There were other files on the screen too. Other names I recognized: Riya, Marisol, Aaliyah. They all said the same thing:
Ova Harvested. Cycle Simulated.
But when I got to Oksun’s entry, it was different.
Oksun. Age 29. Processed: November 2585. Pending.
“Pending? What does pending mean?” And I thought about the fact that Oksun was a little older than most of the Kisaengs.
Nik shook his head. “I have no idea.”
I scanned the list, but none of the others were labeled pending. Then I got to another file that was different. Cold dread squeezed my chest.
Olivia. Age 22. Processed: May 2583. Infected: October 2592. Red Death. Isolation Ward C.
So Lotus had been right. The Curadores
were
infecting people with Red Death. They were infecting the
Kisaengs
. And according to this, Olivia was still somewhere in this Dome.
“Where’s Isolation Ward C?” I demanded.
“I’m not sure.”
“But you know something, don’t you?”
The haunted look came back into Nik’s eyes and his shoulders hunched—like he was trying to fold in on himself.

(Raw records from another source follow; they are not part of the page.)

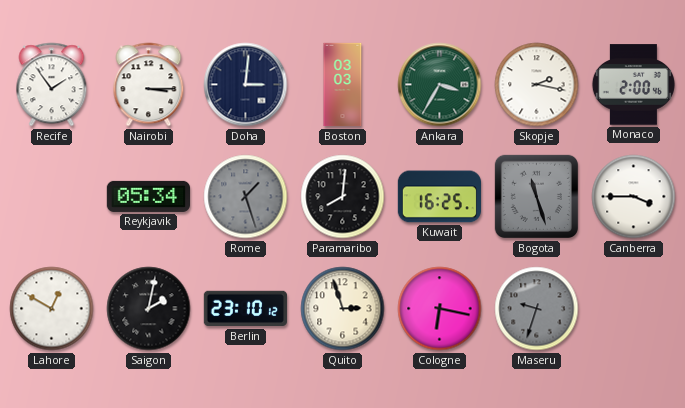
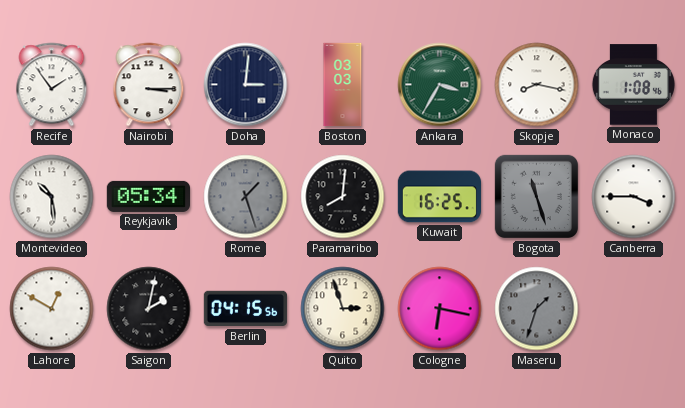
Skopje: 2:17 -> 8:17
Monaco: 2:00 -> 1:08
Montevideo: none -> 10:29
Berlin: 23:10 -> 04:15
Maseru: 9:33 -> 1:33
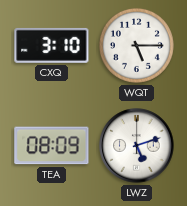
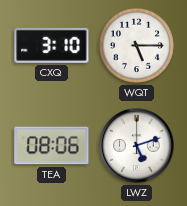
TEA: 08:09 -> 08:06
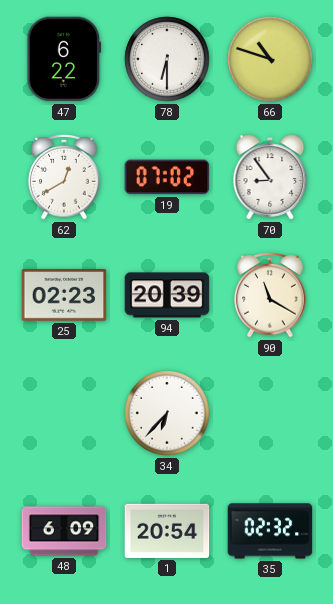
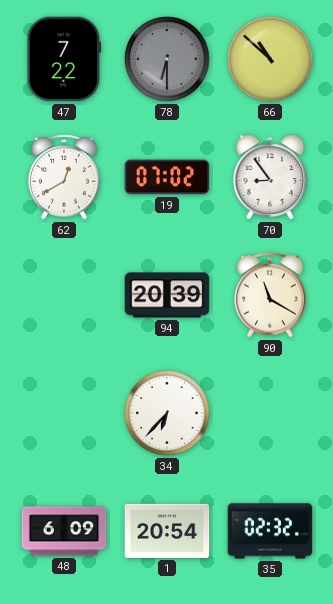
47: 6:22 -> 7:22
78 dial: white -> grey
66: 10:48 -> 10:52
25: 02:23 -> none
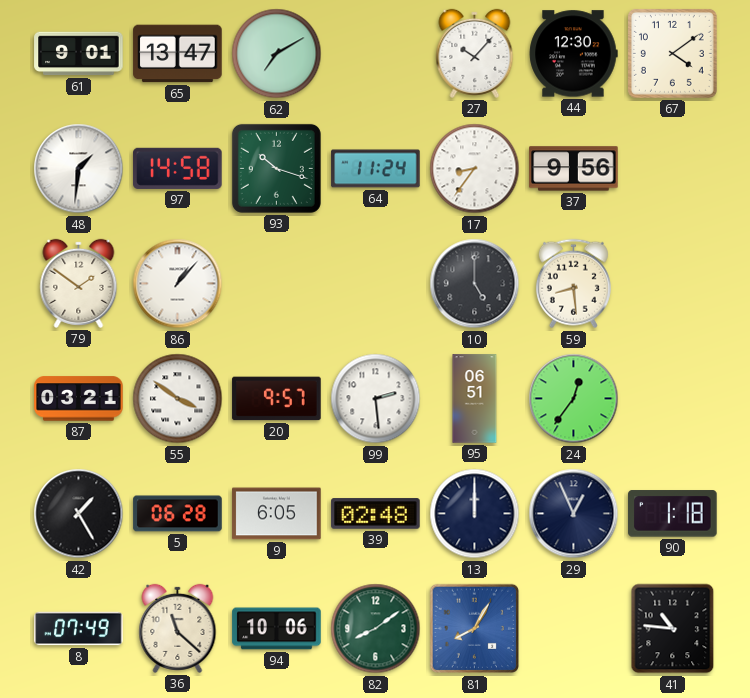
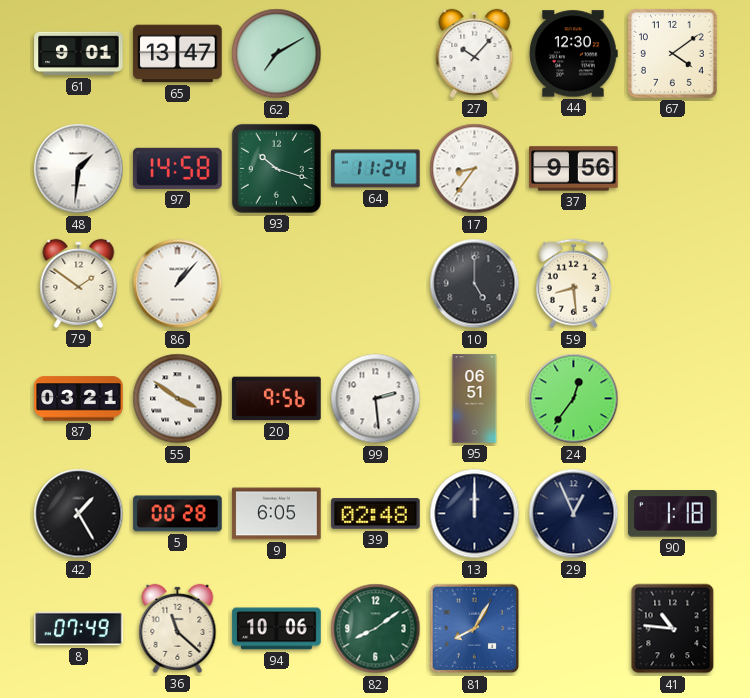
20: 9:57 -> 9:56
5: 06:28 -> 00:28
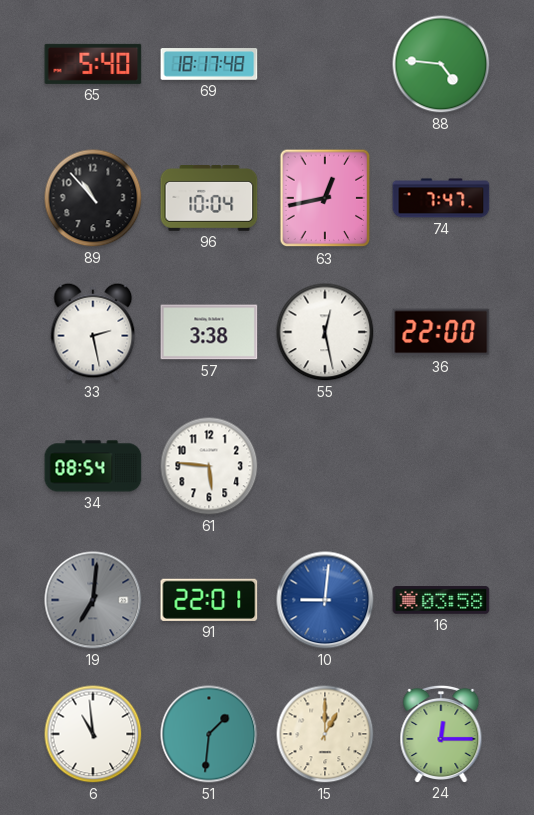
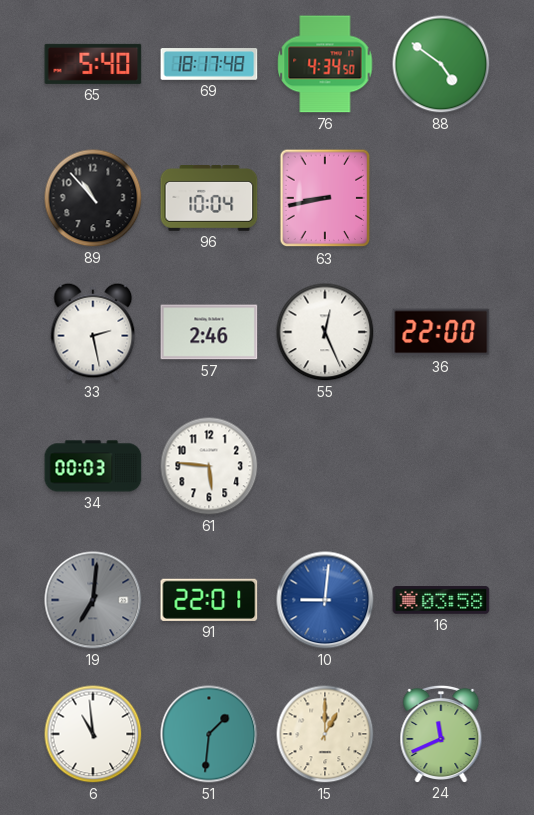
76: none -> 4:34
88: 4:46 -> 4:51
63: 12:43 -> 8:43
74: 7:47 -> none
57: 3:38 -> 2:46
55: 12:28 -> 12:26
34: 08:54 -> 00:03
24: 12:15 -> 11:41
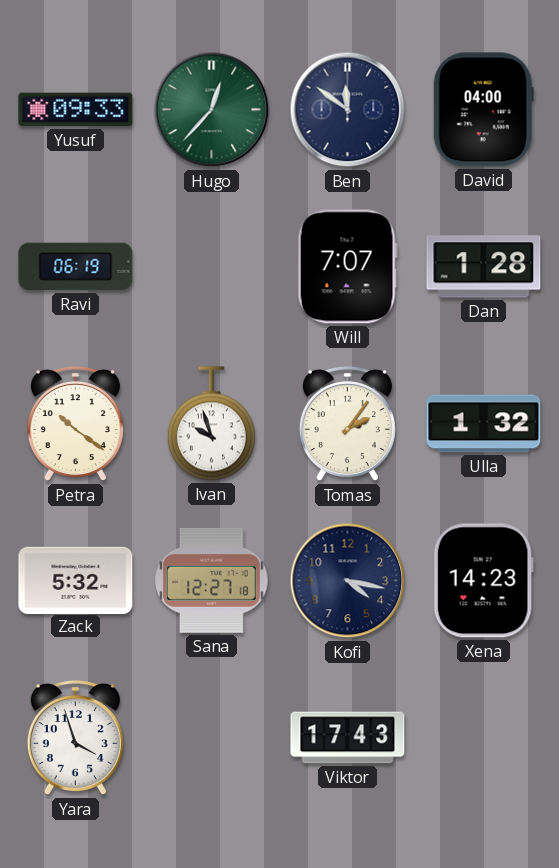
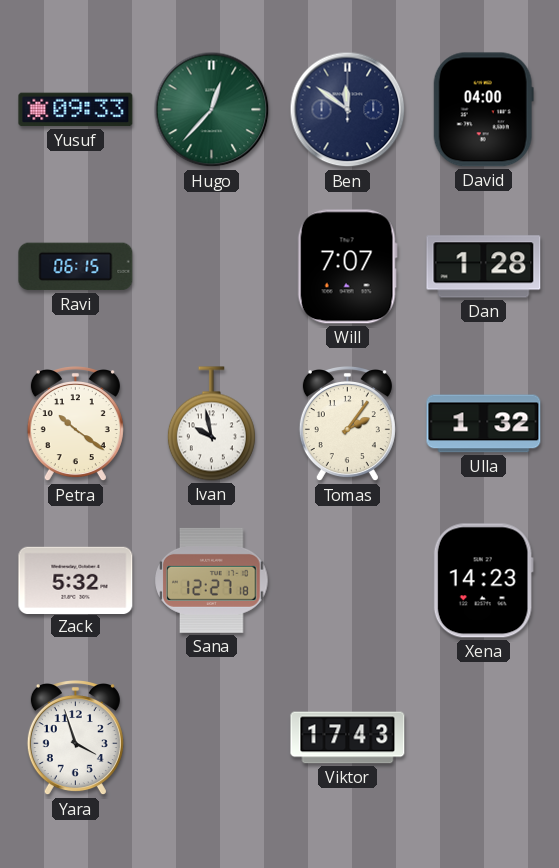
Ravi: 06:19 -> 06:15
Ivan: 9:57 -> 9:58
Kofi: 4:17 -> none
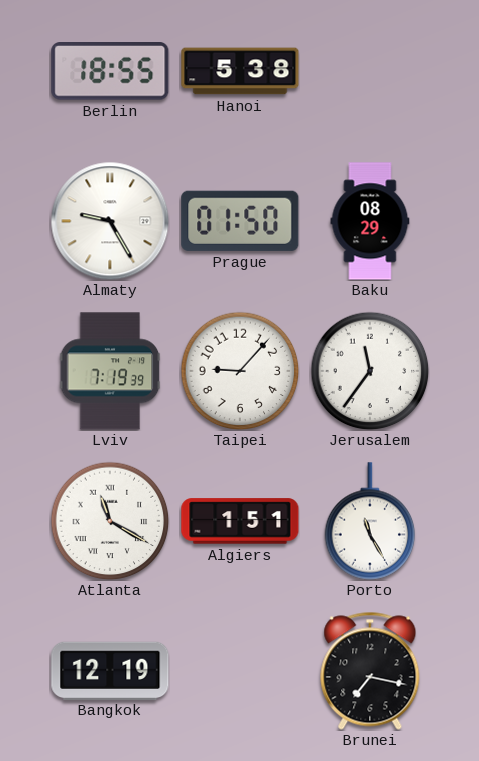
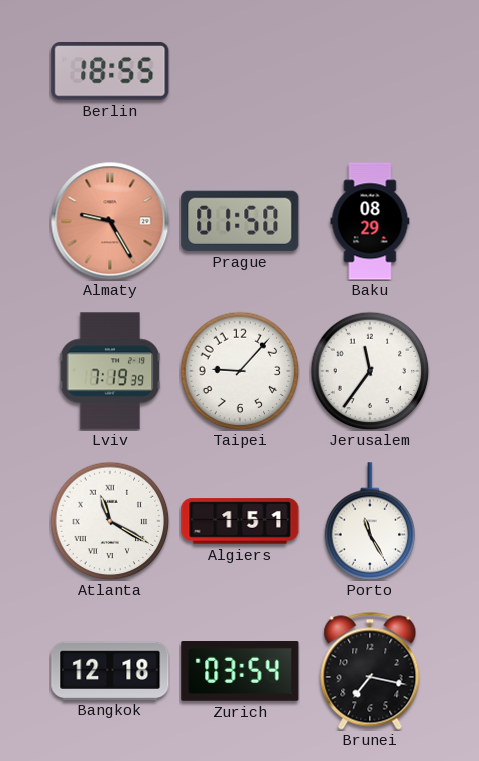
Hanoi: 5:38 -> none
Almaty dial: white -> salmon
Bangkok: 12:19 -> 12:18
Zurich: none -> 03:54
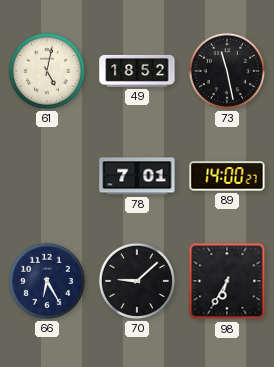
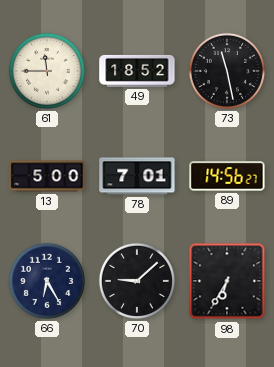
61: 5:02 -> 11:45
13: none -> 5:00
89: 14:00 -> 14:56
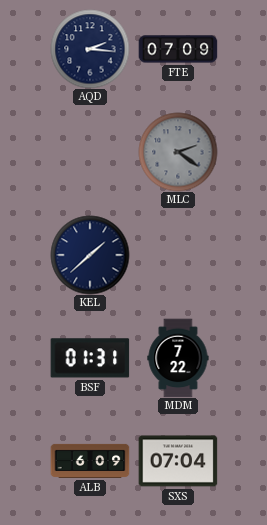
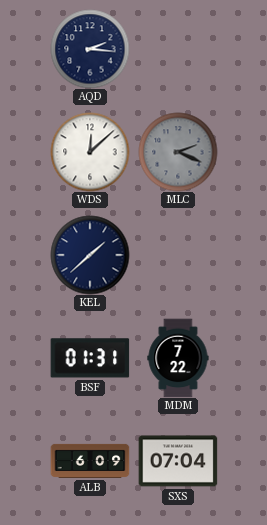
FTE: 07:09 -> none
WDS: none -> 12:08
MLC: 2:21 -> 2:19
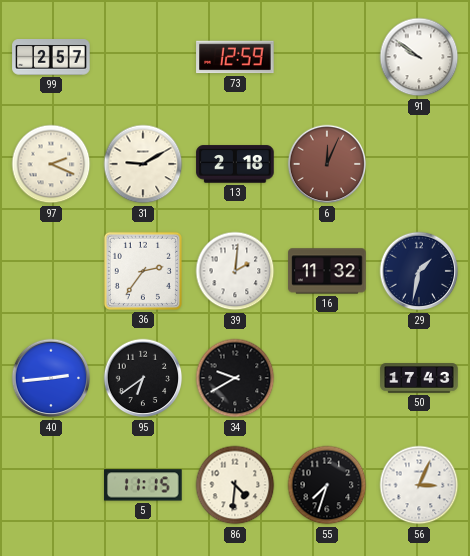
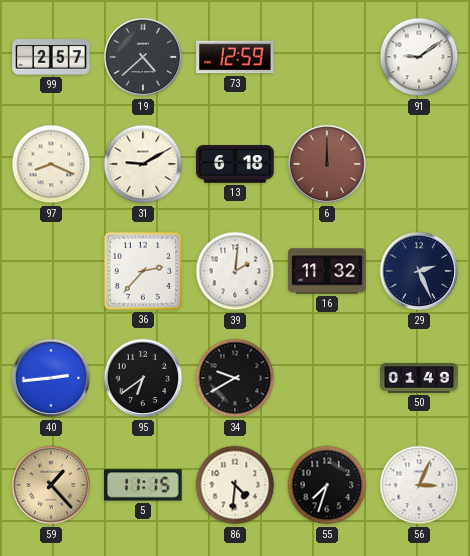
19: none -> 4:38
91: 9:51 -> 9:09
97: 2:19 -> 8:19
13: 2:18 -> 6:18
6: 12:04 -> 12:00
36: 2:36 -> 2:37
29: 1:32 -> 2:26
50: 17:43 -> 01:49
59: none -> 1:23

“Nik.” I said the word in a low, calm voice. “I didn’t come to the Dome to be with Edison . . . he was only my way inside. I came because we suspected the Curadores were doing something horrible to Pleiades. So if you care about me at all, then tell me what you know.
Please
. . . my people are dying.”
He was quiet for so long, I thought he was lost. Then he started speaking. “Grimm was one of my
good
ideas. A friend. Someone to keep Edison and me from going crazy locked inside that lab.”